Most of my poems seem to range from one third of a page to one half of a page to almost a whole page to a little bit longer than a page to a page and a half (with occasional exceptions that are shorter or longer). But the poem I'd been working on for a while and recently finished (at least for now) is almost three whole pages long (and at least somewhat different from my norm in other ways too). I'm not usually drawn to long poems, because I'm a slow reader, and so if I see a poem that's more than a page long, I'm less likely to dive into reading it if my time feels limited. But this poem of mine is a weirdo and is doing what it wants to do.
Somewhere in the process of working on this poem, I also started thinking about how my process has changed over the years. For many years, I wrote everything on paper until a poem seemed almost done; then I would switch to the computer to see how the formatting looked when I typed the words from hand writing to the screen. I'd make a few more revisions on the computer and then print out the completed poem. If I changed my mind later and made more revisions and then printed out the revised version, I'd still keep the previous version(s) on my computer and on paper with the previous version(s) stapled to the revised version(s).

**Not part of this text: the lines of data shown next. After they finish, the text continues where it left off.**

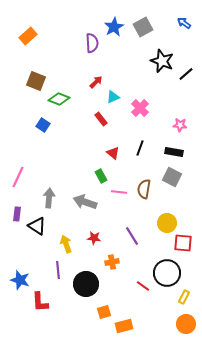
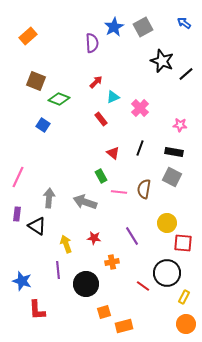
blue star at (20, 280): moved 2 px right, 1 px down
red L-shape at (40, 302): moved 3 px left, 8 px down
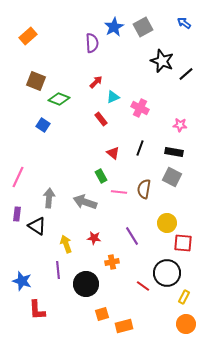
pink cross at (140, 108): rotated 18 degrees counterclockwise
orange square at (104, 312): moved 2 px left, 2 px down
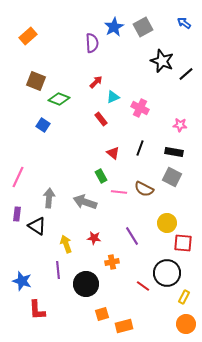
brown semicircle at (144, 189): rotated 72 degrees counterclockwise
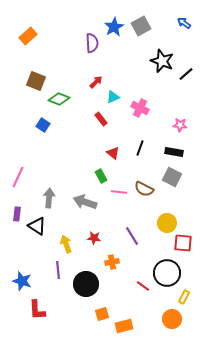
gray square at (143, 27): moved 2 px left, 1 px up
orange circle at (186, 324): moved 14 px left, 5 px up
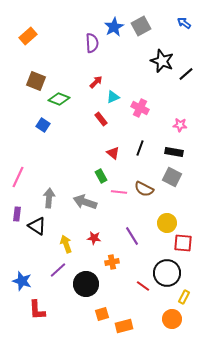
purple line at (58, 270): rotated 54 degrees clockwise
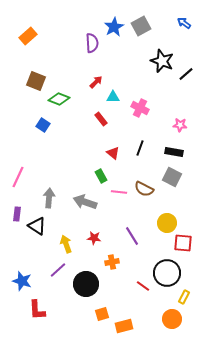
cyan triangle at (113, 97): rotated 24 degrees clockwise
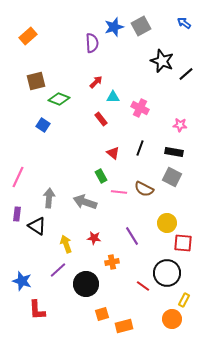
blue star at (114, 27): rotated 12 degrees clockwise
brown square at (36, 81): rotated 36 degrees counterclockwise
yellow rectangle at (184, 297): moved 3 px down
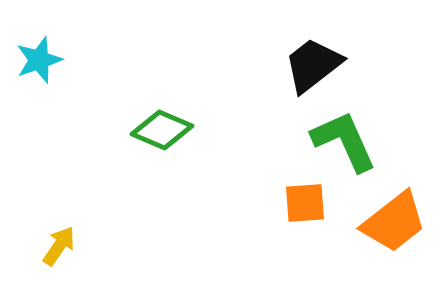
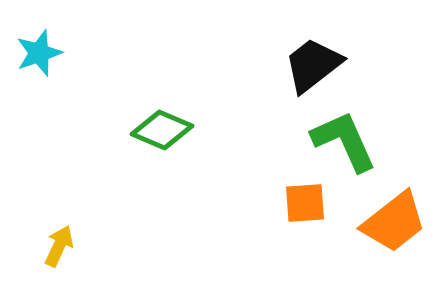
cyan star: moved 7 px up
yellow arrow: rotated 9 degrees counterclockwise
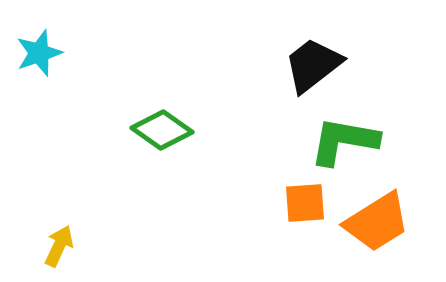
green diamond: rotated 12 degrees clockwise
green L-shape: rotated 56 degrees counterclockwise
orange trapezoid: moved 17 px left; rotated 6 degrees clockwise
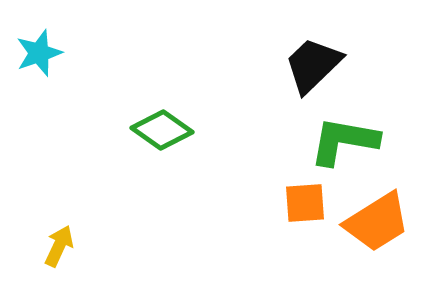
black trapezoid: rotated 6 degrees counterclockwise
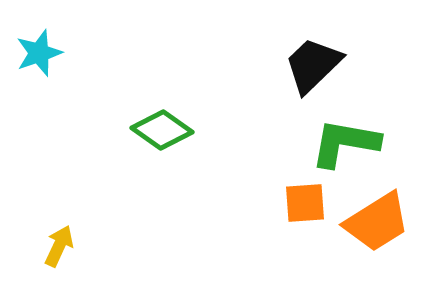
green L-shape: moved 1 px right, 2 px down
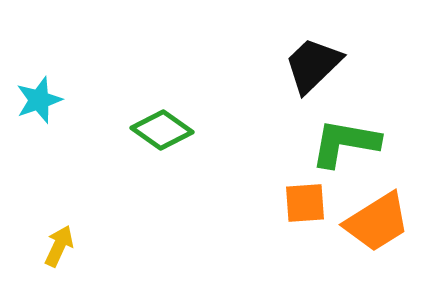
cyan star: moved 47 px down
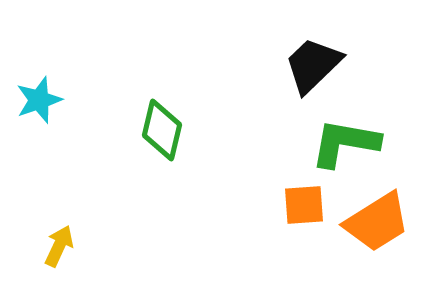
green diamond: rotated 68 degrees clockwise
orange square: moved 1 px left, 2 px down
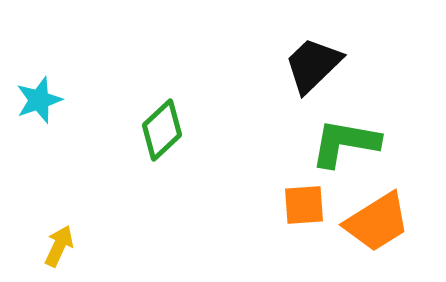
green diamond: rotated 34 degrees clockwise
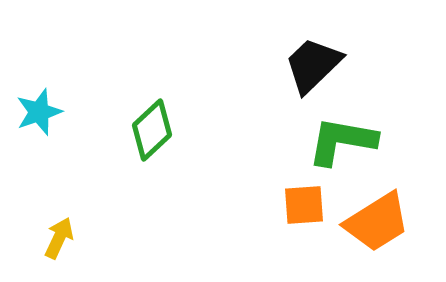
cyan star: moved 12 px down
green diamond: moved 10 px left
green L-shape: moved 3 px left, 2 px up
yellow arrow: moved 8 px up
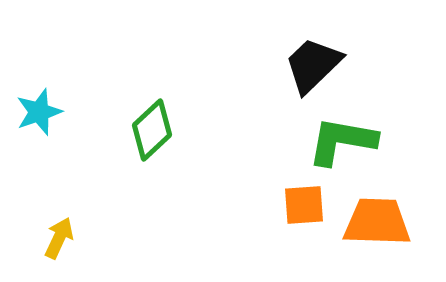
orange trapezoid: rotated 146 degrees counterclockwise
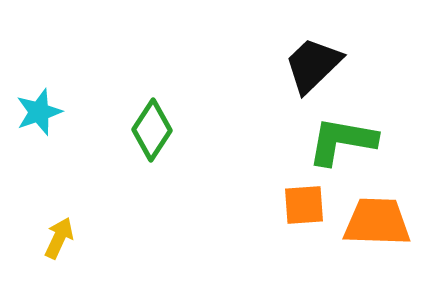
green diamond: rotated 14 degrees counterclockwise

In more recent years, I don't care so much about saving all the drafts of a poem in progress. I'm not saying I delete things fast, but if a poem in progress ends up turning into a very different poem, I don't usually have a problem deleting the earlier version and just starting over with the new version and so on and so forth. I do still print out a copy of every completed poem though, so they're not just on my computer. But the printed out versions are oddly organized, as are the online versions. I mean, I know how and where I have them organized, but if I suddenly died, my files wouldn't make sense to anyone else.
I'm not a very organized person in terms of how things are stored in my home OR on my computer. As far as my computer files go, I store and organize works-in-progress in various phases, but there's so many works-in-progress that I save while they're in progress and then forget to delete all those in progress documents. I do have a somewhat organized separate file for my completed poems though, entitled "Juliet POEMS".
I'm someone who has been writing poetry for over 30 years now, so if I saved all my drafts and in progress poems, my space would be inundated with works-in-progress, as well as documents from the past that I just never deleted or got rid of. It already is to a certain extent. I guess I'm in the middle with that sort of stuff and maybe I always will be. I most certainly don't desire to forget or ignore or delete the past (especially in terms of my poetry), but I most certainly do prefer to focus on the present.
On a semi-related note, another part of the reason I still have a lot of files, documents, and pieces of writing (most certainly not just poems) from the past is because I don't feel like focusing on a bunch of past documentation (such as old hand-written letters, old photos, old files, etc...) in order to decide what I should or shouldn't get rid of, because then my mind would focus on the past to make those sort of decisions.